> [Instructions for the task]
Output the following data exactly.

════════════════════

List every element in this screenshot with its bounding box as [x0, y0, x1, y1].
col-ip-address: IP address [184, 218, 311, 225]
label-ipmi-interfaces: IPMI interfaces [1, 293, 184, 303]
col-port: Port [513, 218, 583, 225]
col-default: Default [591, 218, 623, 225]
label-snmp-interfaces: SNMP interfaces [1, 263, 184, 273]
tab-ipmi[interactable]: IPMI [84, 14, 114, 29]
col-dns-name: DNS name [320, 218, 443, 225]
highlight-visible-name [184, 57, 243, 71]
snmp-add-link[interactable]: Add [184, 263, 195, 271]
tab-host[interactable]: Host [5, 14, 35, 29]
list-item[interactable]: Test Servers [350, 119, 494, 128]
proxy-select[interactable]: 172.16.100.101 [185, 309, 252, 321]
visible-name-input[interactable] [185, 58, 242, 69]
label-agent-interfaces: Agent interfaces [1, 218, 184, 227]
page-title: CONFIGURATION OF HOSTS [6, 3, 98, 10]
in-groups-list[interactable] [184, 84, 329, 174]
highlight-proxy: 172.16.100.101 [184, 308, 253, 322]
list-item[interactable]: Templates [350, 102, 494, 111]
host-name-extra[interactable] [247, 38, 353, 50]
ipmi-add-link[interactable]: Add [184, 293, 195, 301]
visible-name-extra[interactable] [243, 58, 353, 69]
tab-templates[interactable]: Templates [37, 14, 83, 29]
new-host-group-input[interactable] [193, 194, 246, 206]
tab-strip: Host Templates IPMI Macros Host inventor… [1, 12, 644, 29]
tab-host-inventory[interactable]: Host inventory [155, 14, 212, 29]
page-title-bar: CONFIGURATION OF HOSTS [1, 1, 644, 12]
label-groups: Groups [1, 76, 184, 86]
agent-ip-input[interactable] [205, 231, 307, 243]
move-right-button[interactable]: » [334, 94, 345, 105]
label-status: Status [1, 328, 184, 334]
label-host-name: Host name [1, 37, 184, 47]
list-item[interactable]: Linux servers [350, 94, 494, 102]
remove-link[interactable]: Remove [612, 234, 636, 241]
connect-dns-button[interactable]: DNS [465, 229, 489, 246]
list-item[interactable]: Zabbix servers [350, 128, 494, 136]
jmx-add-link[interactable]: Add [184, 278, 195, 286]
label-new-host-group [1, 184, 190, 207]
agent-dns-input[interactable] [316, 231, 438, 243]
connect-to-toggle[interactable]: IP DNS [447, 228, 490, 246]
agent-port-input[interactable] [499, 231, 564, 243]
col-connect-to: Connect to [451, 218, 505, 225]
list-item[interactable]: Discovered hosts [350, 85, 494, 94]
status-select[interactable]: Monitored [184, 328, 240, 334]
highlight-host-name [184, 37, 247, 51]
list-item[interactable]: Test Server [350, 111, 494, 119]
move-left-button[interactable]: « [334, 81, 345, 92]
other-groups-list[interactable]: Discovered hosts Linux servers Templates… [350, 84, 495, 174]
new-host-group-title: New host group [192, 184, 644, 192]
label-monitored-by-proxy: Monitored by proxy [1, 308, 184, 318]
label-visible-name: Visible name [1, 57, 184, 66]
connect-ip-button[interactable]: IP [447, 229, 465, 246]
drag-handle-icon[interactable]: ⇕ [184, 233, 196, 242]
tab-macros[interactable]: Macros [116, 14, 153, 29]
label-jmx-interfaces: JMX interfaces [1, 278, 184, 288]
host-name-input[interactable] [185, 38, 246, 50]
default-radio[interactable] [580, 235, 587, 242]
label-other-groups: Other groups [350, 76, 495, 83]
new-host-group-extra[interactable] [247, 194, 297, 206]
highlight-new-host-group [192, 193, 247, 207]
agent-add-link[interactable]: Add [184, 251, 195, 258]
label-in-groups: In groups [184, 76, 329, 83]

════════════════════

> [Your response]
List every element in this screenshot with its bounding box as [x0, y0, x1, y1].
col-ip-address: IP address [184, 218, 311, 225]
label-ipmi-interfaces: IPMI interfaces [1, 293, 184, 303]
col-port: Port [513, 218, 583, 225]
col-default: Default [591, 218, 623, 225]
label-snmp-interfaces: SNMP interfaces [1, 263, 184, 273]
tab-ipmi[interactable]: IPMI [84, 14, 114, 29]
col-dns-name: DNS name [320, 218, 443, 225]
highlight-visible-name [184, 57, 243, 71]
snmp-add-link[interactable]: Add [184, 263, 195, 271]
tab-host[interactable]: Host [5, 14, 35, 29]
list-item[interactable]: Test Servers [350, 119, 494, 128]
proxy-select[interactable]: 172.16.100.101 [185, 309, 252, 321]
visible-name-input[interactable] [185, 58, 242, 69]
label-agent-interfaces: Agent interfaces [1, 218, 184, 227]
page-title: CONFIGURATION OF HOSTS [6, 3, 98, 10]
in-groups-list[interactable] [184, 84, 329, 174]
highlight-proxy: 172.16.100.101 [184, 308, 253, 322]
list-item[interactable]: Templates [350, 102, 494, 111]
host-name-extra[interactable] [247, 38, 353, 50]
ipmi-add-link[interactable]: Add [184, 293, 195, 301]
visible-name-extra[interactable] [243, 58, 353, 69]
tab-templates[interactable]: Templates [37, 14, 83, 29]
new-host-group-input[interactable] [193, 194, 246, 206]
tab-strip: Host Templates IPMI Macros Host inventor… [1, 12, 644, 29]
tab-host-inventory[interactable]: Host inventory [155, 14, 212, 29]
page-title-bar: CONFIGURATION OF HOSTS [1, 1, 644, 12]
label-groups: Groups [1, 76, 184, 86]
agent-ip-input[interactable] [205, 231, 307, 243]
move-right-button[interactable]: » [334, 94, 345, 105]
label-status: Status [1, 328, 184, 334]
label-host-name: Host name [1, 37, 184, 47]
list-item[interactable]: Linux servers [350, 94, 494, 102]
remove-link[interactable]: Remove [612, 234, 636, 241]
connect-dns-button[interactable]: DNS [465, 229, 489, 246]
list-item[interactable]: Zabbix servers [350, 128, 494, 136]
jmx-add-link[interactable]: Add [184, 278, 195, 286]
label-new-host-group [1, 184, 190, 207]
agent-dns-input[interactable] [316, 231, 438, 243]
connect-to-toggle[interactable]: IP DNS [447, 228, 490, 246]
agent-port-input[interactable] [499, 231, 564, 243]
col-connect-to: Connect to [451, 218, 505, 225]
list-item[interactable]: Discovered hosts [350, 85, 494, 94]
status-select[interactable]: Monitored [184, 328, 240, 334]
highlight-host-name [184, 37, 247, 51]
list-item[interactable]: Test Server [350, 111, 494, 119]
move-left-button[interactable]: « [334, 81, 345, 92]
other-groups-list[interactable]: Discovered hosts Linux servers Templates… [350, 84, 495, 174]
new-host-group-title: New host group [192, 184, 644, 192]
label-monitored-by-proxy: Monitored by proxy [1, 308, 184, 318]
label-visible-name: Visible name [1, 57, 184, 66]
connect-ip-button[interactable]: IP [447, 229, 465, 246]
drag-handle-icon[interactable]: ⇕ [184, 233, 196, 242]
tab-macros[interactable]: Macros [116, 14, 153, 29]
label-jmx-interfaces: JMX interfaces [1, 278, 184, 288]
host-name-input[interactable] [185, 38, 246, 50]
default-radio[interactable] [580, 235, 587, 242]
label-other-groups: Other groups [350, 76, 495, 83]
new-host-group-extra[interactable] [247, 194, 297, 206]
highlight-new-host-group [192, 193, 247, 207]
agent-add-link[interactable]: Add [184, 251, 195, 258]
label-in-groups: In groups [184, 76, 329, 83]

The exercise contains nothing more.